In 2013, Ms McKenna told the government that there were “no areas of concern”, which the report said contradicted findings by Johnson Partners, which had conducted a board-performance assessment.

Johnson Partners found the board tried to test the management assumption underpinning the 10-year roll-out schedule of the NBN but “this proved difficult given the policy directions from [Labor] ministers and the attitude of the CEO”.

A source close to the nine directors said extensive discussions and correspondence with the government and management on the roll-out were held and comments of “no areas of concern” were made in a form letter filled under government business guidelines.

The NBN Co board is now chaired by Ziggy Switkowski, a former chief executive of Telstra.

In June, the Financial Review revealed that more than 118,338 premises counted as covered by the NBN could not use the service because of defective fibre connections, and required millions of dollars of repairs.

The Abbott government commissioned KordaMentha to review previous NBN board performance in relation to governance, management and accountability.

Earlier this month, a government-commissioned audit of the setup of the NBN, undertaken by former Telstra director Bill Scales, found the project was “rushed, chaotic and inadequate”.

The Australian Financial Review
 

boyo

Mark Ella (57)
MT hasn't learnt that "when you're in a hole, stop digging".

Some advice for Turnbull on the NBN: move on

http://www.abc.net.au/news/2014-08-08/braue-stop-the-fighting-and-start-building-the-nbn/5654632

"Labor's implementation of the NBN wasn't perfect, but rather than continuing to snipe at his predecessors, Malcolm Turnbull needs to start addressing his own shortcomings, writes David Braue."
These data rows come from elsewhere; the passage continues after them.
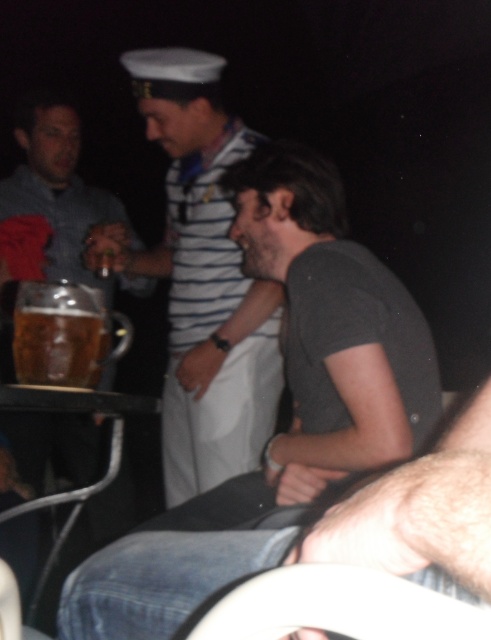 You are at a bar and see the striped sailor shirt at center and the translucent glass mug at center. Which object is closer to your right side?

The striped sailor shirt at center is to the right of the translucent glass mug at center, so the striped sailor shirt at center is closer to your right side.

You are at a bar and need to place a coaster under the translucent glass mug at center to prevent damage to the striped sailor shirt at center. Given that the coaster is 10 cm in diameter, will it sufficiently cover the area where the mug will be placed on the shirt?

The striped sailor shirt at center has a larger size compared to the translucent glass mug at center. Since the coaster is 10 cm in diameter, it should be sufficient to cover the base of the mug and protect the shirt from any drips or condensation. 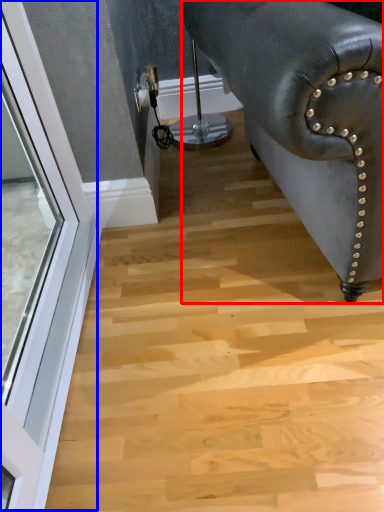 Question: Which point is closer to the camera, furniture (highlighted by a red box) or window (highlighted by a blue box)?

Choices:
 (A) furniture
 (B) window

Answer: (A) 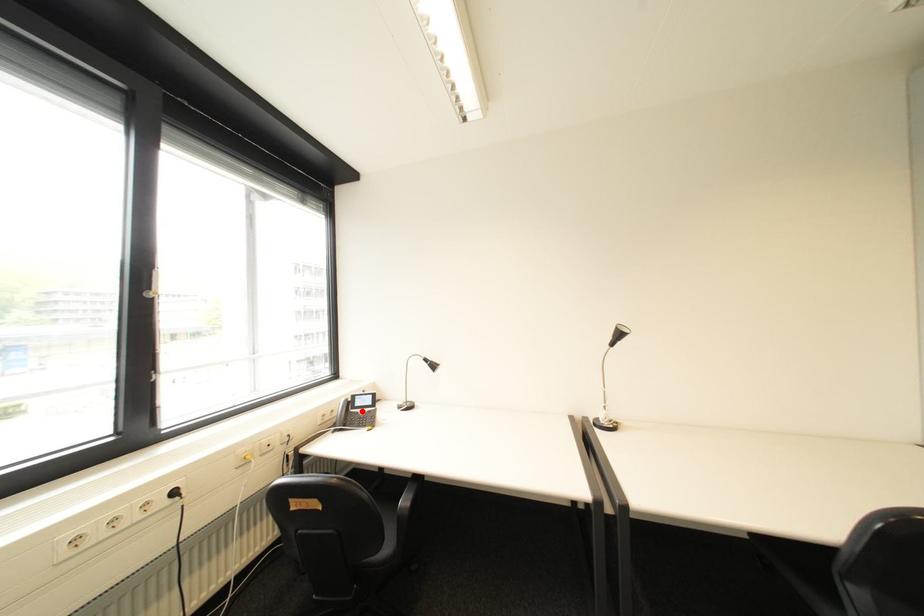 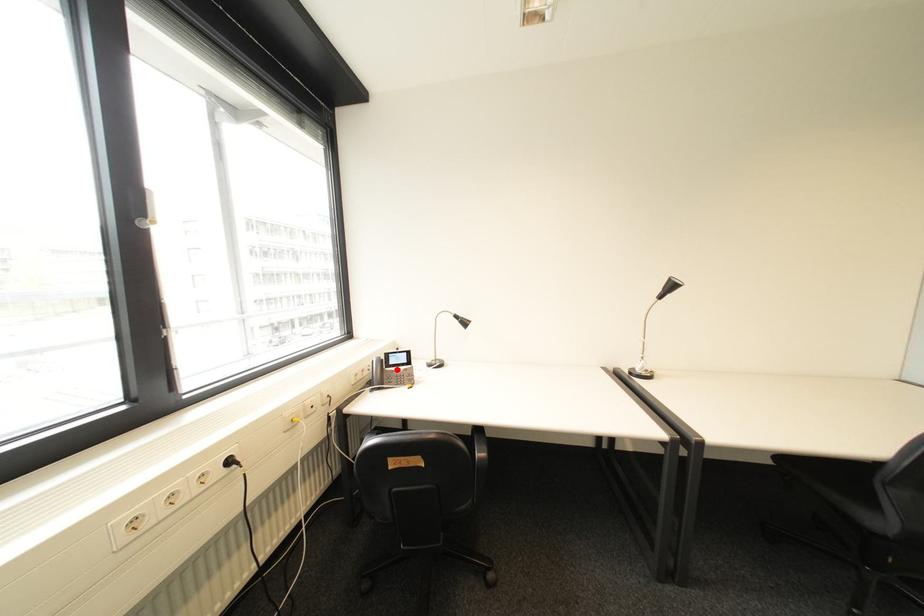 I am providing you with two images of the same scene from different viewpoints. A red point is marked on the first image and another point is marked on the second image. Is the red point in image1 aligned with the point shown in image2?

Yes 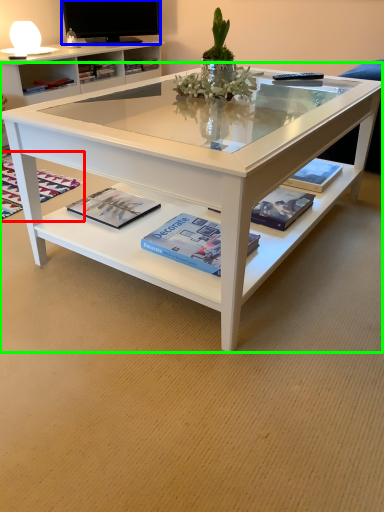 Question: Based on their relative distances, which object is farther from magazine (highlighted by a red box)? Choose from television (highlighted by a blue box) and coffee table (highlighted by a green box).

Choices:
 (A) television
 (B) coffee table

Answer: (A) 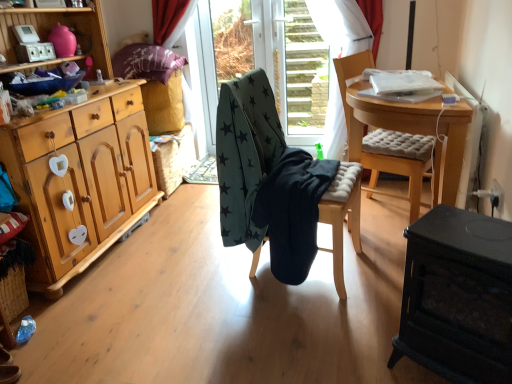 Question: From a real-world perspective, is transparent glass door at center physically below black matte wood table at lower right?

Choices:
 (A) no
 (B) yes

Answer: (A)

Question: Is the depth of transparent glass door at center less than that of black matte wood table at lower right?

Choices:
 (A) yes
 (B) no

Answer: (B)

Question: Considering the relative positions of transparent glass door at center and black matte wood table at lower right in the image provided, is transparent glass door at center behind black matte wood table at lower right?

Choices:
 (A) no
 (B) yes

Answer: (B)

Question: Can you confirm if transparent glass door at center is positioned to the left of black matte wood table at lower right?

Choices:
 (A) no
 (B) yes

Answer: (B)

Question: Is transparent glass door at center turned away from black matte wood table at lower right?

Choices:
 (A) no
 (B) yes

Answer: (A)

Question: Is light wood cabinet at left bigger or smaller than transparent glass door at center?

Choices:
 (A) small
 (B) big

Answer: (B)

Question: Considering the positions of light wood cabinet at left and transparent glass door at center in the image, is light wood cabinet at left wider or thinner than transparent glass door at center?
"What most Australians want is results, and those who are willing to take the time to critically assess the effort will see that that the nearly year-old government has yet to produce strong results on the NBN. With the cost-benefit analysis due to drop last month but now expected, well, some day - and with the private sector well and truly scared away from investing in new networks - the Coalition's NBN truly is in no-man's land. The sooner Turnbull stops contesting the 2013 election, and instead addresses the glaring problems in front of him, the sooner everyone can begin to benefit."
 

boyo

Mark Ella (57)
When you do the sums, the bottom line is that FTTN architecture:
- isn't less expensive to roll out (in Australia);
- will take just as long to deliver;
- is more prone to failures and service issues;
- costs more to run;
- provides an inferior grade of service, and
- has no realistic, long-term potential for an upgrade path to better-performing technologies.
 

Pfitzy

George Gregan (70)
Combine all of that, and your SLAs are going to be murder. No-one should be skilling up a tech apprectice with last century's leading edge.
 

boyo

Mark Ella (57)
In support of a fibre-to-the-premises NBN

http://www.computerworld.com.au/article/552811/support_fibre-to-the-premises_nbn/

"What Scales seems to have missed here is that the Analysys Mason report was based on the British broadband landscape, and assumed that the copper network required for a FTTN rollout was already owned by the operator rolling out the network. When parts of the copper network and/or the associated ducts might need to be purchased or leased, as required for Australia’s NBN, the calculus changes completely."

"With such a huge investment sunk in the Coalition’s multi-technology mix NBN, there is going to be very little appetite in government to fund future expensive upgrades to FTTP. If the government sells the NBN to a commercial monopoly operator, there could be even less incentive for upgrades to FTTP. There is a real danger that Australia will remain trapped in a broadband backwater"

Indeed
 

fatprop

George Gregan (70)
Staff member
Does anyone think it was a bit stupid to start a brand new government business, from scratch, to then implement a absolutely massive piece of infrastructure?
 

I like to watch

David Codey (61)
He always comes across as both reasonable and credible to me.
I cannot understand how he was rolled in favour of the mad monk.
It's like trading in your BMW for a fucking P76.